エルサルバドルが、米国との経済的結束を強化し、ドナルド・トランプ米大統領が掲げる西半球(米州大陸および周辺地域)重視の方針に歩調を合わせる「地域の主要パートナー」として、実利の確保に動き始めた。
ナジブ・ブケレ大統領は29日(現地時間)、自身のSNSに「西半球初の相互貿易協定」との文言を添え、自国の経済省と米国通商代表部(USTR)との間で行われた協定文の署名式の写真を投稿した。あわせて、USTRが別途配布した報道資料へのオンラインリンクも掲載した。
ジェイミソン・グリアUSTR代表と、エルサルバドルのマリア・ルイサ・アジェム経済相は同日、「米国・エルサルバドル相互貿易協定」に署名した。グリア代表は声明で、「本協定は、ラテンアメリカにおける戦略的パートナーシップを一段と深化させる重要な進展だ。長年にわたる両国の貿易協力関係を基盤に、重要なサプライチェーンの連携を確認するものでもある」と述べた。
ルイサ経済相は自身のSNSで、「輸出競争力の強化、投資および雇用の拡大、米国のバリューチェーンへの統合強化」を、同協定によってエルサルバドルが得られる主な利点として挙げ、「米国側に感謝する」と強調した。

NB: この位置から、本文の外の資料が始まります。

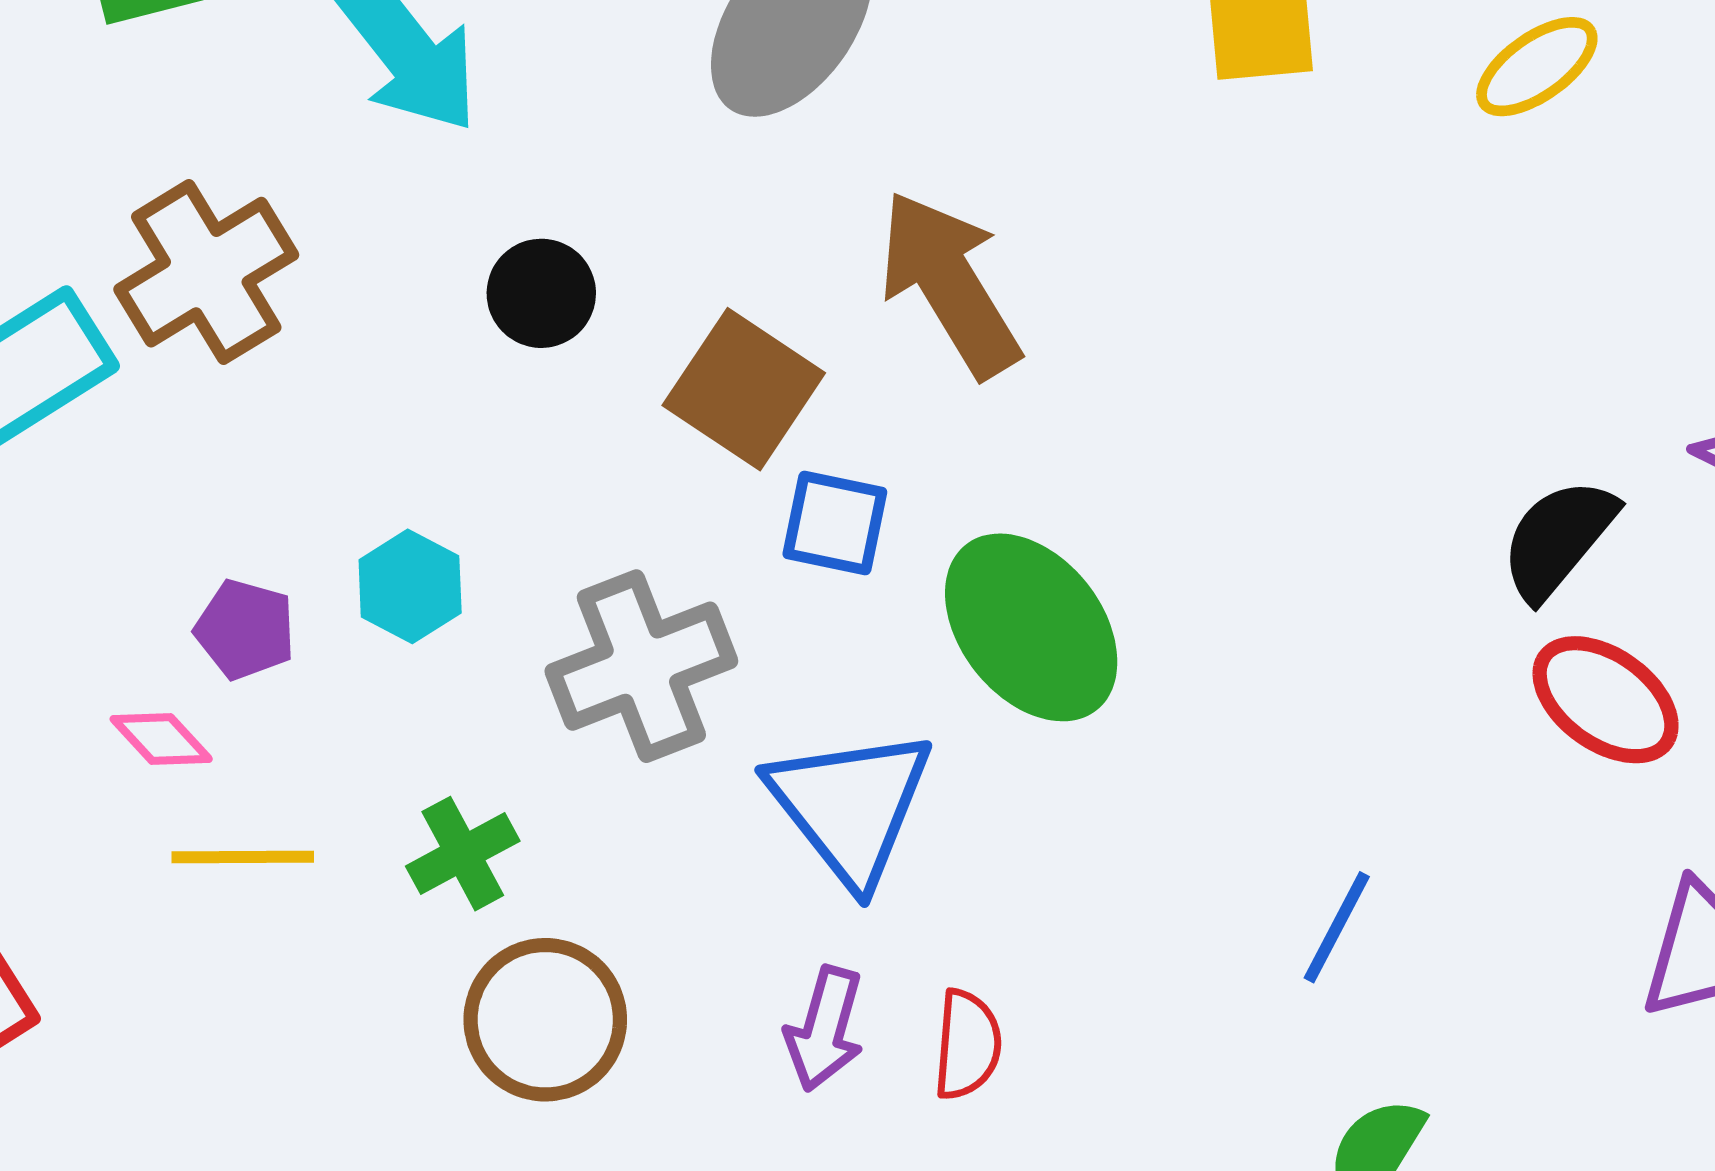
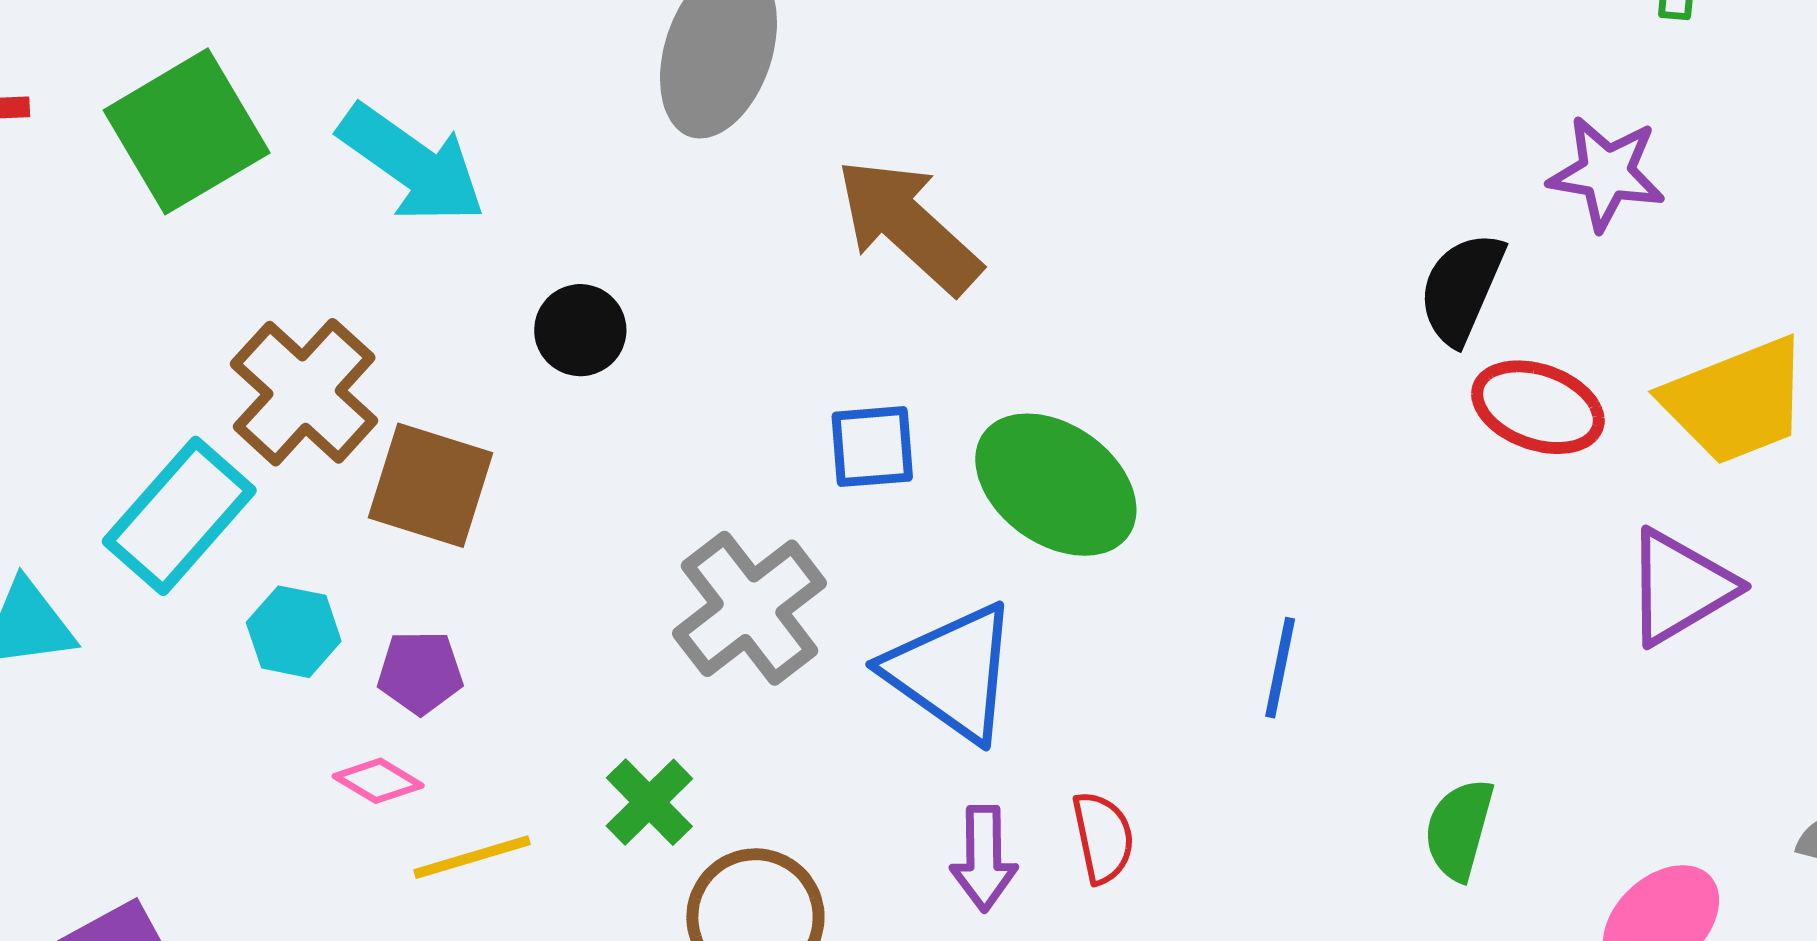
brown square: (744, 389) -> (431, 485), moved
cyan hexagon: (410, 586) -> (294, 632), moved
blue line: (1337, 927) -> (1280, 668), moved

また、USTRが公表した協定文の全文によると、米国は昨年4月に「相互関税」を発表した際に、エルサルバドル産の輸入品に課していた10%の関税を、ほぼ撤廃する方針だ。エルサルバドルにとって米国は最大の貿易相手国で、2024年時点で貿易全体の約34%を占めており、貿易収支は米国側の黒字となっている。
今回の措置は、米国と中米・ドミニカ共和国との自由貿易協定(CAFTA-DR)を超え、より踏み込んだ相互互恵的関係の構築を目指すもので、ブケレ大統領による近年のあからさまな親米姿勢の文脈の中で打ち出されたものとみられる。
ブケレ大統領は昨年、米国で服役していた麻薬カルテルのギャング構成員を自国の刑務所に移送する、いわゆる「受刑者アウトソーシング」を通じて、不法移民問題に注力していたトランプ政権の課題解決に協力した。
一方でブケレ政権は、トランプ大統領の就任前には中国資本によるインフラ整備の進展をたびたびアピールしていたのとは対照的に、最近は北京と距離を置く姿勢を鮮明にしている。エルサルバドルは、サルバドール・サンチェス・セレン前政権(2014~2019年)下の2018年に台湾と断交した後、中国と国交を樹立している。
米国とエルサルバドルの無関税協定は、地域において、米国の友好国を軸としたサプライチェーンの再編を進める動きの一環と受け止められる見通しだ。南米では、右派政権が誕生したエクアドルやボリビア、パラグアイ、アルゼンチンなどが、米国とのパートナーシップ構築に積極的な姿勢を示している。